In June 2016, Bill G. B. Pallot and Charles Hooreman, rival antiques dealers in Paris, became the two most famous men in the French art world.
That was when Pallot admitted to the police that he had masterminded the forgery of at least four chairs purportedly built in the 18th century for France’s royal household and, in a series of transactions via third parties between 2009 and 2015, sold them to the Palace of Versailles. For decades, Pallot, who ran the furniture division of the Parisian gallery Didier Aaron, had enjoyed a reputation as the world’s leading expert on the works of 18th-century France; indeed, Versailles’s decision to purchase the chairs hinged on Pallot’s blessing. And based on Pallot’s imprimatur, the government classified two of his fake lots as national treasures.

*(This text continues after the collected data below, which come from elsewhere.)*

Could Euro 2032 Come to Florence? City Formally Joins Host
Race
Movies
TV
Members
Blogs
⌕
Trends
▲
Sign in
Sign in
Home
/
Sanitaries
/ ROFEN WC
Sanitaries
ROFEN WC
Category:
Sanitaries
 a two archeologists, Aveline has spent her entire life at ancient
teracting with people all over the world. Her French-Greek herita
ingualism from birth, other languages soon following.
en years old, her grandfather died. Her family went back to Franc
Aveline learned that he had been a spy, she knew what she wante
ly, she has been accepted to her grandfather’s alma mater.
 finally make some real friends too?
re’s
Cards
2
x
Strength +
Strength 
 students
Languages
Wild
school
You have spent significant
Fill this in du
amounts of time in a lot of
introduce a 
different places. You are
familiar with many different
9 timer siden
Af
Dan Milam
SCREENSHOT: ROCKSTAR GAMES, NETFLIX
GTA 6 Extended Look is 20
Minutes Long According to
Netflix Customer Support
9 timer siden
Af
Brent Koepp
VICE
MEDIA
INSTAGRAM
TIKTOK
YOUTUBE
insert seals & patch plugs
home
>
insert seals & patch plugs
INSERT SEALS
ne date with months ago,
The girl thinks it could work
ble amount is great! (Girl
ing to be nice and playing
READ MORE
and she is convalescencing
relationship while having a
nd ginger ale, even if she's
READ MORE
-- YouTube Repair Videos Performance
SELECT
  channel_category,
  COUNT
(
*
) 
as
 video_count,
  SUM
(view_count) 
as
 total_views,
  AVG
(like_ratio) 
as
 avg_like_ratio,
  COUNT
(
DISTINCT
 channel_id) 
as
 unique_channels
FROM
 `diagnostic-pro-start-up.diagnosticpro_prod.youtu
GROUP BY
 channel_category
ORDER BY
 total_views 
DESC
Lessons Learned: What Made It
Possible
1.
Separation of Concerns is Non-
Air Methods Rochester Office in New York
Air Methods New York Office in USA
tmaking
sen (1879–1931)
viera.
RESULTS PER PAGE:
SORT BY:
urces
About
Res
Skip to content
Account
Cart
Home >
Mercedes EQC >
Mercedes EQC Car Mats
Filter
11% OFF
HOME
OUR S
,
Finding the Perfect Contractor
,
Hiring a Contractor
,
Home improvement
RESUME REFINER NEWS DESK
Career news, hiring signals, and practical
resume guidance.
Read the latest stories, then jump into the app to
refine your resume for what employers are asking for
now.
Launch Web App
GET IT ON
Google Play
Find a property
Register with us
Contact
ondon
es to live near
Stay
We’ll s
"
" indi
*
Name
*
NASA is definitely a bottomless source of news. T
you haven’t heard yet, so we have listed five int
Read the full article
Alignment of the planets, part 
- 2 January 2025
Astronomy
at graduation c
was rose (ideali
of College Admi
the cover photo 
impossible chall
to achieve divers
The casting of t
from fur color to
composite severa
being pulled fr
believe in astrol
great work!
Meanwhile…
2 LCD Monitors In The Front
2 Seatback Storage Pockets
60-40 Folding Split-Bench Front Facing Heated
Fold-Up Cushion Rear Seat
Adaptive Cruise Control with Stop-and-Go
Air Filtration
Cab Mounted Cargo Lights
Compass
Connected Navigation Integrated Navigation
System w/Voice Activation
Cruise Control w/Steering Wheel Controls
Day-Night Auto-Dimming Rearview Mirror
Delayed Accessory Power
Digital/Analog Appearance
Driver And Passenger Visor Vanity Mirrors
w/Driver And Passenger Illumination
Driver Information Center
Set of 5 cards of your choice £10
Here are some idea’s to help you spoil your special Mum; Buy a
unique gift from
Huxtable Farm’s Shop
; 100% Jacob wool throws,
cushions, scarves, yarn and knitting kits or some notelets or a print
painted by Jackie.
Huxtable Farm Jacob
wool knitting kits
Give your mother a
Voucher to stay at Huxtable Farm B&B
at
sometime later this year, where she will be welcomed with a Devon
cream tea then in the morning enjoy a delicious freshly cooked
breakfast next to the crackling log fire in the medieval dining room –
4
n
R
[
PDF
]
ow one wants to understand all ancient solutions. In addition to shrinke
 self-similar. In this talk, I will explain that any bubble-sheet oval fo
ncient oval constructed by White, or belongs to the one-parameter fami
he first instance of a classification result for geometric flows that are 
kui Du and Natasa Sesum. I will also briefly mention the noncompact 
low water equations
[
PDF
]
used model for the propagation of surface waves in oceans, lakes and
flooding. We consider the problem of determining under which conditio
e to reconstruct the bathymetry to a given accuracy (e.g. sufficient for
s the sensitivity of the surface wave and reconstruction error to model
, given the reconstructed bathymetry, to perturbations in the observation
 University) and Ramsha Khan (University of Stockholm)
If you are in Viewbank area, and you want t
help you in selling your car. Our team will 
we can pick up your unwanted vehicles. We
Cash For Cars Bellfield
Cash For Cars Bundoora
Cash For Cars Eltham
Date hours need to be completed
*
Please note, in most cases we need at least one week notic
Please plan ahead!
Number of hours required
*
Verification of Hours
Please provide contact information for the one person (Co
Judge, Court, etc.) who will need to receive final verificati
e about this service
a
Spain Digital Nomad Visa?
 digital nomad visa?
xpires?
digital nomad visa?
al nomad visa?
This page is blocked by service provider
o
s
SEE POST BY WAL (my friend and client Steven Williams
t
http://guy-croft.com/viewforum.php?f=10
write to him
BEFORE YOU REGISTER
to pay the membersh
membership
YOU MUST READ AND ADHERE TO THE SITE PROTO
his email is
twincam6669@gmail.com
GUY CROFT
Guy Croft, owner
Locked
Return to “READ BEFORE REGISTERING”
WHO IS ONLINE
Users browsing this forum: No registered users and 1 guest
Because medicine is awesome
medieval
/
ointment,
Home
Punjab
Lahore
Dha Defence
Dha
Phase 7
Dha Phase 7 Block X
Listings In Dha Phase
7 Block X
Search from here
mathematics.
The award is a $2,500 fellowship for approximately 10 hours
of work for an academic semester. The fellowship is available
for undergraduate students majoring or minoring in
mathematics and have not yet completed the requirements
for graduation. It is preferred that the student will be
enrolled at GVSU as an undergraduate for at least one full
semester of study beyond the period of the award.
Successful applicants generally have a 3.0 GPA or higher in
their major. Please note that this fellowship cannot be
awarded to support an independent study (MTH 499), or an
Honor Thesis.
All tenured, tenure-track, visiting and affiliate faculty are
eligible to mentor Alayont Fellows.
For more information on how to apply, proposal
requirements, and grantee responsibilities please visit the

Then there’s Hooreman, our hero—whistle-blower, upstart, purist, scold. At 41 he remains saddled with a hand-to-mouth existence, working solo from a ground-floor atelier in an elegant apartment building he’s constantly declaring himself unable to afford. It’s in the Eighth Arrondissement, the same neighborhood where he was raised and where Pallot and the leading furniture galleries, along Rue du Faubourg St.~Honoré, reside, but a world away if you’re measuring by hours spent waiting for the phone to ring. “I’m seen as the baddie here, for reasons I don’t understand,” he says. Even those on Hooreman’s side in the case—defrauded parties and people with reputations imperiled by Pallot’s dishonest acts—can sound ungrateful. “Nobody trusts Charles, because he’s too much,” says François-Joseph Graf, a decorator in Paris whose clients are among the world’s biggest collectors and who has collaborated with Hooreman to try to unravel the extent of Pallot’s deceptions. “He’s too direct, at such volume. He doesn’t know how to speak in a way that’s not crude.”
Hooreman spends a lot of time thinking about Pallot, wondering when he’ll run into him, and inquiring through mutual acquaintances about public sightings of him. “Bill probably wants to punch me in the face, I’ll bet,” he says. “I put him in jail. But if you meet him, tell him I will always like him.” Pallot, for his part, is dismissive of Hooreman. “He’s very clever, but nobody knew of him before this affair,” he says. Still, he concedes, “Charles loves armchairs.”
There are many people for whom the ornately carved and richly upholstered furniture made for the French royal palaces between 1680 and 1790—a span that encompasses the Enlightenment, rococo, and neoclassical periods and the reigns of Louis XIV, XV, and XVI—represents a high point of Western culture. The designer Patrick Hourcade has called it “the period when furniture became art for the first time.” Leon Dalva, a prominent New York dealer in French antiques, describes the era’s output as “the finest expression on earth of natural materials and man-made artistry.” In the preface to Pallot’s book, Karl Lagerfeld, an early mentor and prominent collector, wrote, “With the exception of Watteau, Fragonard, Chardin, and a few others, the language of these craftsmen was almost more universal than the language of French painters of the same period.”